For each line below that contains the string "Tundra", copy that line.

**Stored data entries**
========

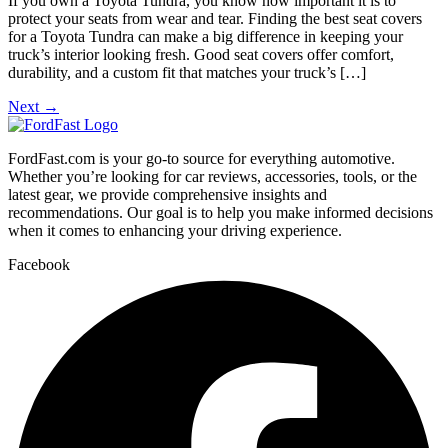
If you own a Toyota Tundra, you know how important it is to
protect your seats from wear and tear. Finding the best seat covers
for a Toyota Tundra can make a big difference in keeping your
truck’s interior looking fresh. Good seat covers offer comfort,
durability, and a custom fit that matches your truck’s […]
Next
→
FordFast.com is your go-to source for everything automotive.
Whether you’re looking for car reviews, accessories, tools, or the
latest gear, we provide comprehensive insights and
recommendations. Our goal is to help you make informed decisions
when it comes to enhancing your driving experience.
Facebook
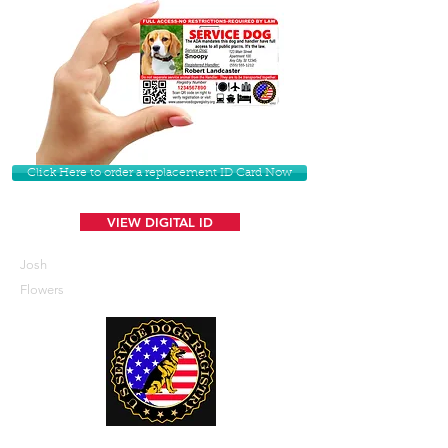
Click Here to order a replacement ID Card Now
VIEW DIGITAL ID
Josh
Flowers
U. S. Service Dogs Registry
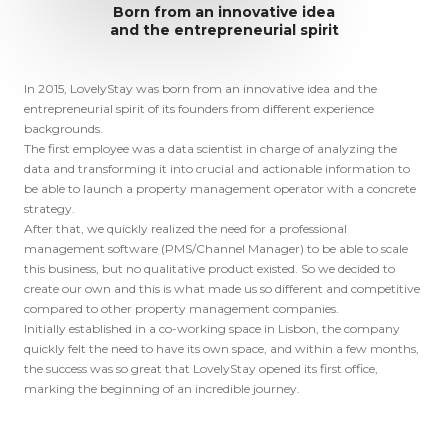
Born from an innovative idea
and the entrepreneurial spirit
In 2015, LovelyStay was born from an innovative idea and the 
entrepreneurial spirit of its founders from different experience 
backgrounds.

The first employee was a data scientist in charge of analyzing the 
data and transforming it into crucial and actionable information to 
be able to launch a property management operator with a concrete 
strategy. 

After that, we quickly realized the need for a professional 
management software (PMS/Channel Manager) to be able to scale 
this business, but no qualitative product existed. So we decided to 
create our own and this is what made us so different and competitive 
compared to other property management companies.

Initially established in a co-working space in Lisbon, the company 
quickly felt the need to have its own space, and within a few months, 
the success was so great that LovelyStay opened its first office, 
marking the beginning of an incredible journey.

========

**TASK SOLUTION**
If you own a Toyota Tundra, you know how important it is to
for a Toyota Tundra can make a big difference in keeping your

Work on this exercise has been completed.